**WORK TO COMPLETE**
Whenever a line in the entries includes the word "Страна", copy that line out.

-- Opening Marker --

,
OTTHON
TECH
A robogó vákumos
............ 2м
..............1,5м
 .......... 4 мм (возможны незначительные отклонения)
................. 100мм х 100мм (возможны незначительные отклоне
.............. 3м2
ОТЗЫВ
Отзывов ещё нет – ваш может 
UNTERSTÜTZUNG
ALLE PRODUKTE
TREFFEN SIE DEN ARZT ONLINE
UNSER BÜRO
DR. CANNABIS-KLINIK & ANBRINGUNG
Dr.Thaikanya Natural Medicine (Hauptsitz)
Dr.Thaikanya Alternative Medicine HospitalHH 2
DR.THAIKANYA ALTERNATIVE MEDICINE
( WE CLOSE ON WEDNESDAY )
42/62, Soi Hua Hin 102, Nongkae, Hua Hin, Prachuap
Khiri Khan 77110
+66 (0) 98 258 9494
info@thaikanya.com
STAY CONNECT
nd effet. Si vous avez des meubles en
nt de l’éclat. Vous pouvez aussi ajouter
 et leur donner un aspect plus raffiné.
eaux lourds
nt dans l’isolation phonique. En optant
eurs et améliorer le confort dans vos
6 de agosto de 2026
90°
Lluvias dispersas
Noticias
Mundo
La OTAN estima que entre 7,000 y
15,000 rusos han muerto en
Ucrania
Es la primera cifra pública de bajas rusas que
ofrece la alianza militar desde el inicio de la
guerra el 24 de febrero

-- Closing Marker --
-- Opening Marker --

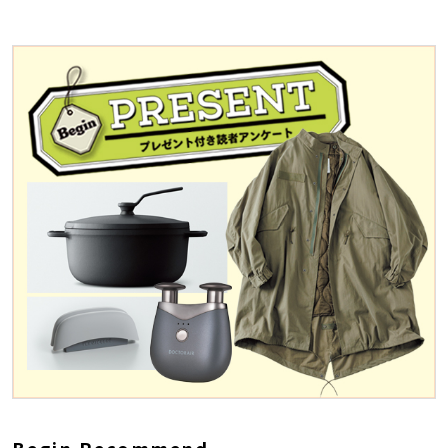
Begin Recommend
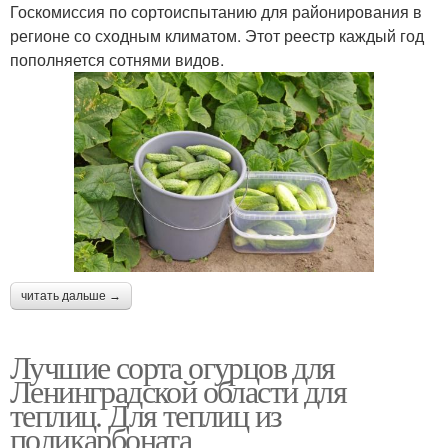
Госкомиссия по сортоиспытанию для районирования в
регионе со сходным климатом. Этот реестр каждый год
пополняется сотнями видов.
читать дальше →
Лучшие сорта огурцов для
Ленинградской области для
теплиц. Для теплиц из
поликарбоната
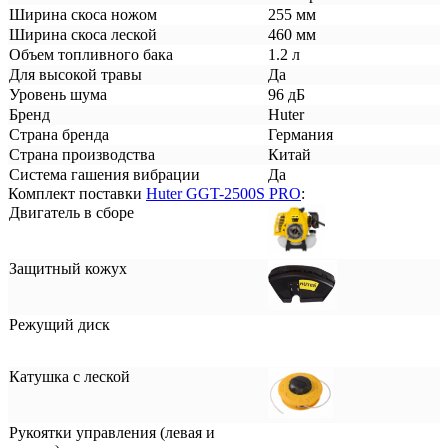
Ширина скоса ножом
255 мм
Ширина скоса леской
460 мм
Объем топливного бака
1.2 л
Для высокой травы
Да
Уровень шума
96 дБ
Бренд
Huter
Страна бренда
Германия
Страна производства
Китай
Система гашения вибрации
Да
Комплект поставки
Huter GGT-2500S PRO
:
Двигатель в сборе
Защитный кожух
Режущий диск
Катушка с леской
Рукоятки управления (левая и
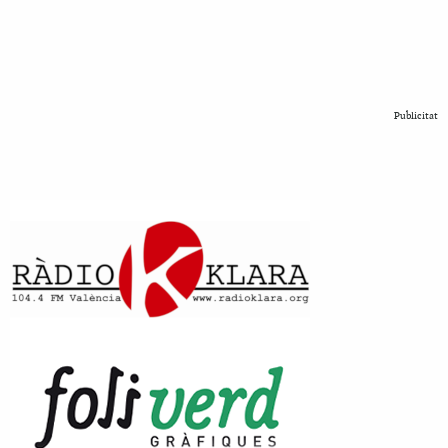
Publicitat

-- Closing Marker --

**TASK RESULT**
Страна бренда
Страна производства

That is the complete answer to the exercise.